Il mio metodo per la Sbrìsa piemontese perfetta
Unire le polveri con cura, distribuendo la scorza d’arancia in modo uniforme.
Aggiungere il burro morbido e l’uovo e lavorare con le mani, senza cercare un impasto compatto. La consistenza deve essere sabbiosa, irregolare.
Tostare le mandorle a 180°C per 10 minuti. Una parte va tritata, una parte lasciata intera.
Imburrare e infarinare lo stampo.
Distribuire l’impasto senza pressarlo: deve cadere e assestarsi da solo.
La cottura:
- Forno statico
- 180°C
- Circa 40 minuti
Niente prova stecchino: questo dolce si giudica da colore e profumo.
Riposo e servizio
La sbrisolona, o Sbrìsa Piemontese, non si mangia calda. Lasciala raffreddare completamente nello stampo. Solo dopo la sformi.
E poi non si taglia: si spezza. Rigorosamente con le mani. È un dolce conviviale, pensato per essere condiviso.
Modalità di servizio
La Sbrìsa dà il meglio di sé a temperatura ambiente.

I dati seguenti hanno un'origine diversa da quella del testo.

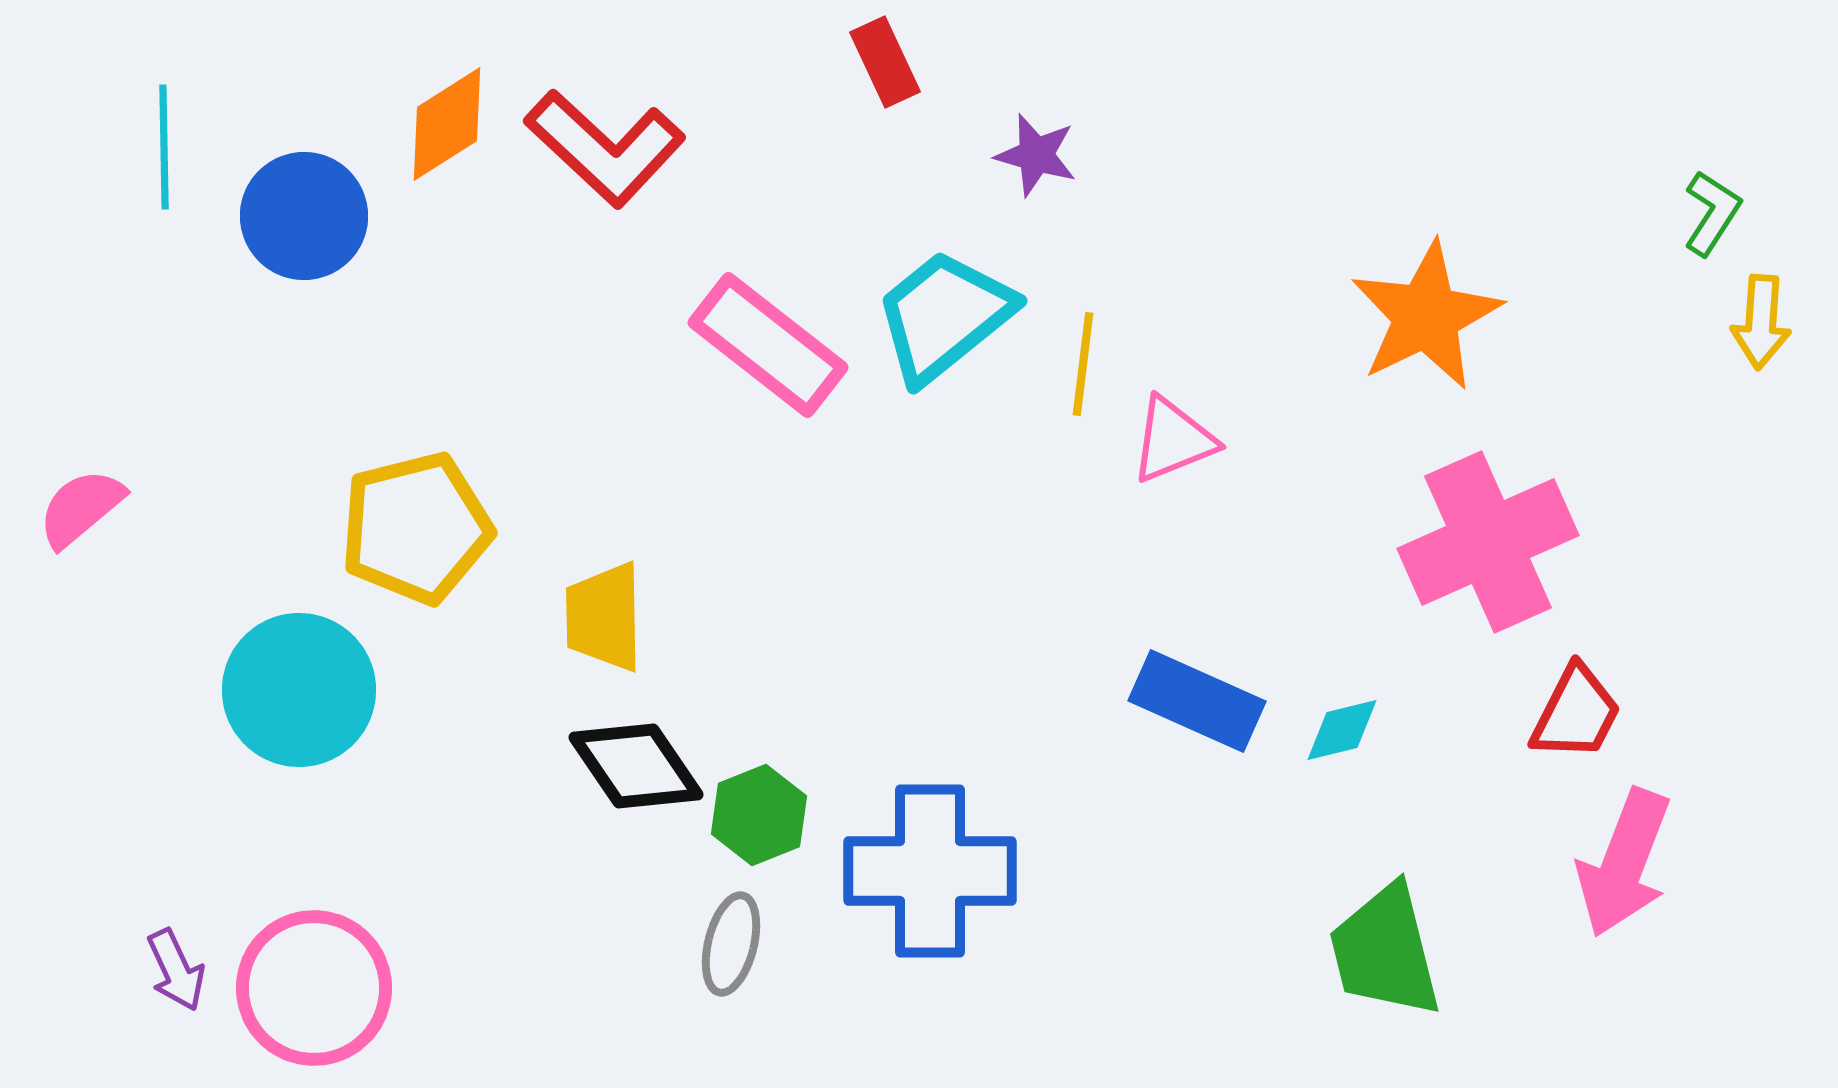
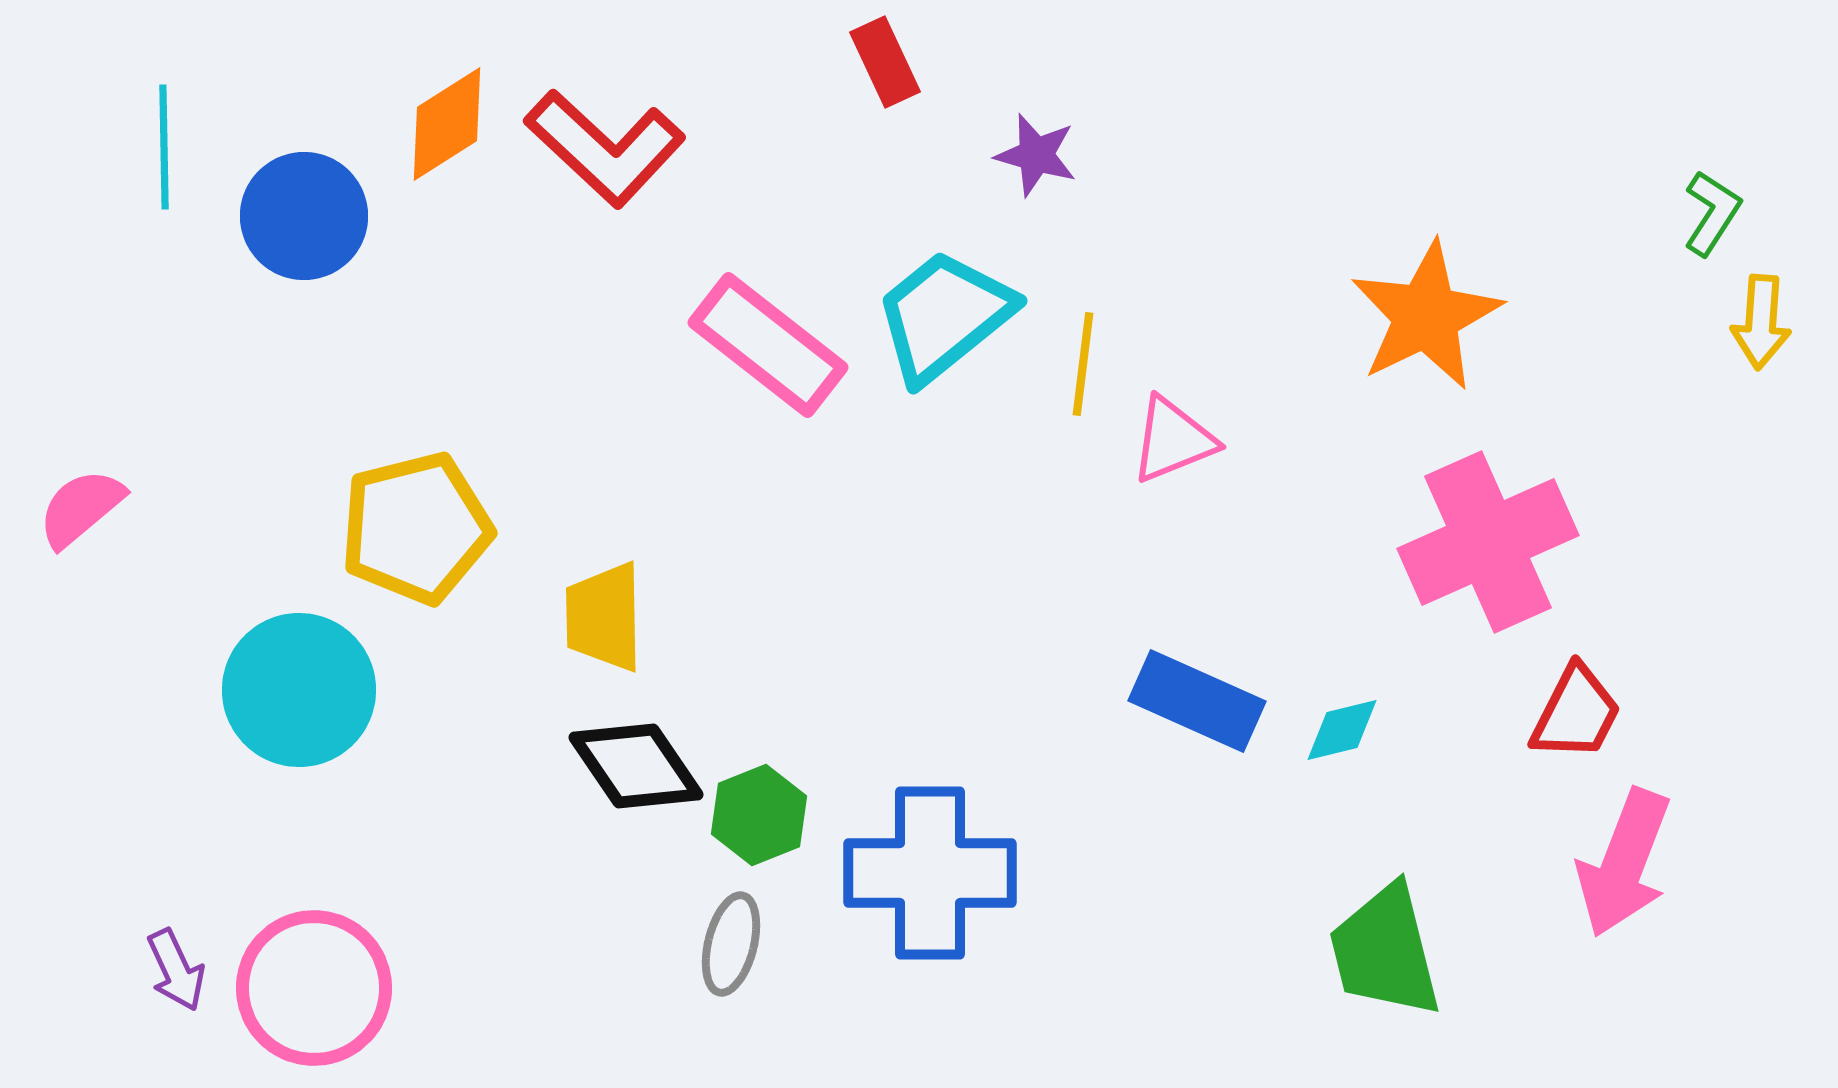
blue cross: moved 2 px down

- Perfetta da spezzare al centro della tavola
- Ottima con crema, zabaione o panna semi-montata
- Ideale dopo un pasto domenicale o come dolce delle feste
- Il suo carattere rustico si presta benissimo a una presentazione semplice
Abbinamento consigliato: Birbet Le Tre Marie
Per accompagnare la Sbrìsa Piemontese scelgo il Birbet Le Tre Marie, un vino che per chi vive tra Langhe e Roero è parte della memoria. È il vino delle feste, delle tavolate lunghe, delle ricorrenze invernali. Compariva nelle case delle nonne quando arrivavano ospiti, quando si sfornavano biscotti alle mandorle o crostate: un compagno naturale dei dolci di casa.
È un vino dolce frizzante ottenuto da uve aromatiche di Brachetto del Roero. Ha un colore rosso rubino chiaro, luminoso, e una spuma rosata che svanisce in un attimo lasciando un profumo intenso: rosa canina, petali freschi, fragolina di bosco, lampone, melograno, con una punta lieve di spezia dolce.
In bocca è leggero, fresco, mai pesante. La dolcezza è equilibrata, la bollicina fine. È un vino che “invita”, che scorre senza imporsi.
Perché funziona così bene con la Sbrìsa
- la freschezza alleggerisce il burro di montagna;
- i frutti rossi si intrecciano con la tostatura delle mandorle;
- i profumi floreali accendono la scorza d’arancia;
- la dolcezza moderata accompagna il mais fioretto senza coprirlo;
- la bollicina pulisce la bocca, rendendo ogni morso nuovo.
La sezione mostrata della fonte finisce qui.